La7 sarebbe venduta così a un prezzo congruo, visto che le offerte finora arrivate sono lontane dalle attese dichiarate dai vertici di Telecom all’avvio della procedura di cessione?
Come mai Telecom mette in vendita oggi frequenze televisive (bene comune, demaniale, che lo Stato ha assegnato a La7 per svolgere la sua funzione pubblicamente rilevante) che tra non molto avranno un valore notevolmente superiore perché, secondo la legge, diverranno utilizzabili anche per la telefonia?

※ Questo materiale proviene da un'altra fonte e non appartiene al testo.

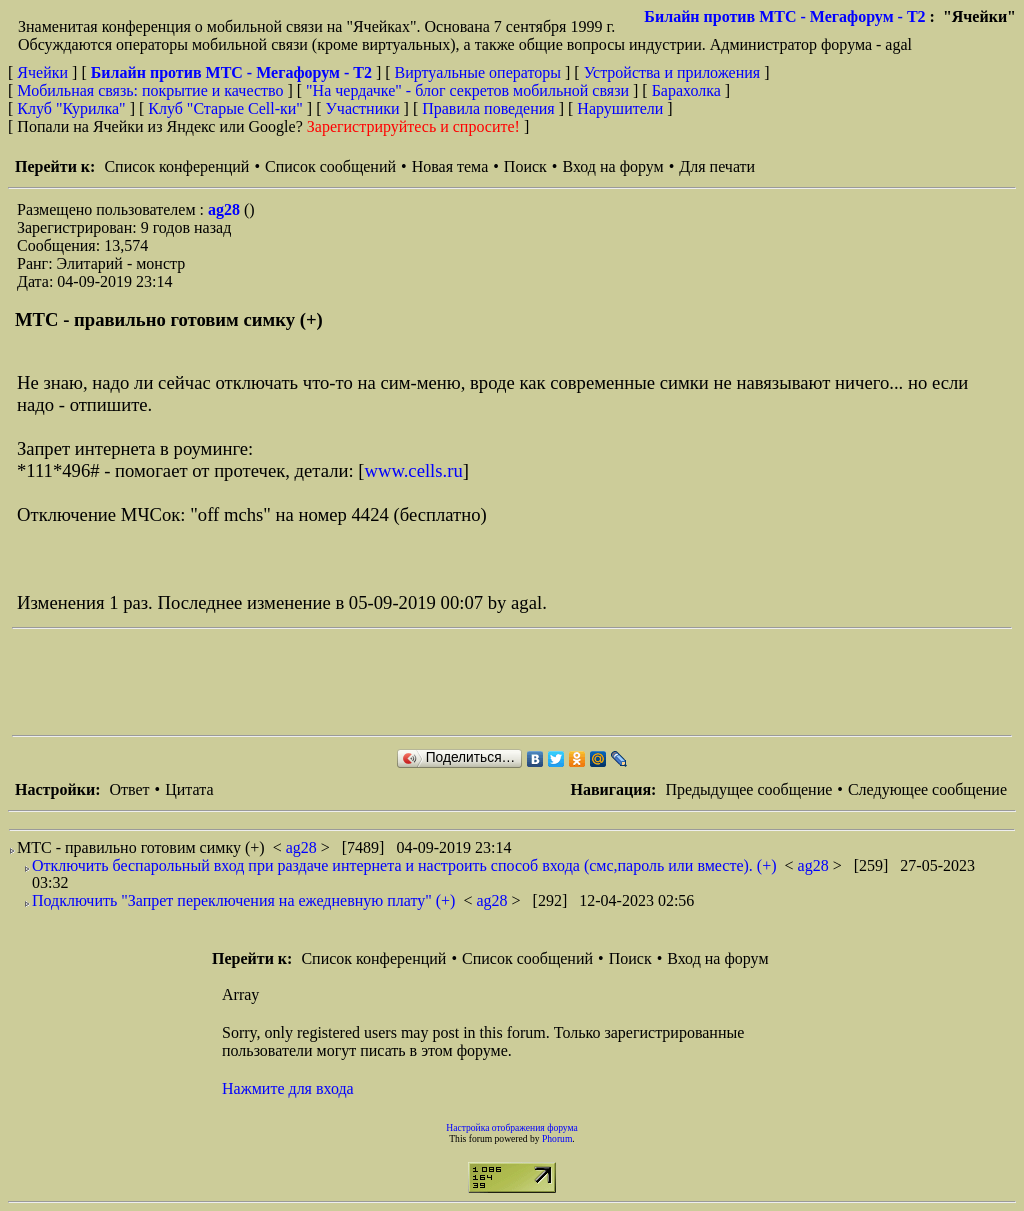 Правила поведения (488, 108)
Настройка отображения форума (512, 1127)
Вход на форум (612, 166)
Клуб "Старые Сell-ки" (225, 108)
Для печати (717, 166)
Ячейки (44, 72)
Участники (363, 108)
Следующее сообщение (927, 789)
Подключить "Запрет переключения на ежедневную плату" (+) (243, 900)
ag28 (226, 209)
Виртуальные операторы (478, 72)
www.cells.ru (414, 470)
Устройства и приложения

Gli interessati all’acquisto (Cairo, già stretto collaboratore di Berlusconi e oggi concessionario pubblicitario di La7, con un contratto per lui vantaggiosissimo e di lunga durata, e il Fondo Clessidra, guidato da Sposito, già dirigente delle aziende di Berlusconi) hanno un progetto industriale credibile per il futuro della Tv e un profilo in grado di garantire a La7 la libertà editoriale di cui ha goduto con l’editore Telecom?
Sono questioni che, evidentemente, non riguardano solo il futuro di un’azienda e dei suoi lavoratori, giornalisti e non.
In gioco ci sono principi cardine della democrazia liberale: la libera concorrenza, la trasparenza delle dinamiche finanziarie ed economiche, il destino di un bene pubblico importantissimo come l’etere, e, soprattutto, la libertà d’informazione garantita dall’articolo 21 della Costituzione.
Il prossimo governo non potrà non affrontare il nodo del pluralismo del sistema televisivo, già gravemente vulnerato dal conflitto d’interesse dell’ex premier –editore. Forse è con questa consapevolezza che i sostenitori della vendita-lampo e a ogni costo si stanno muovendo in queste ore.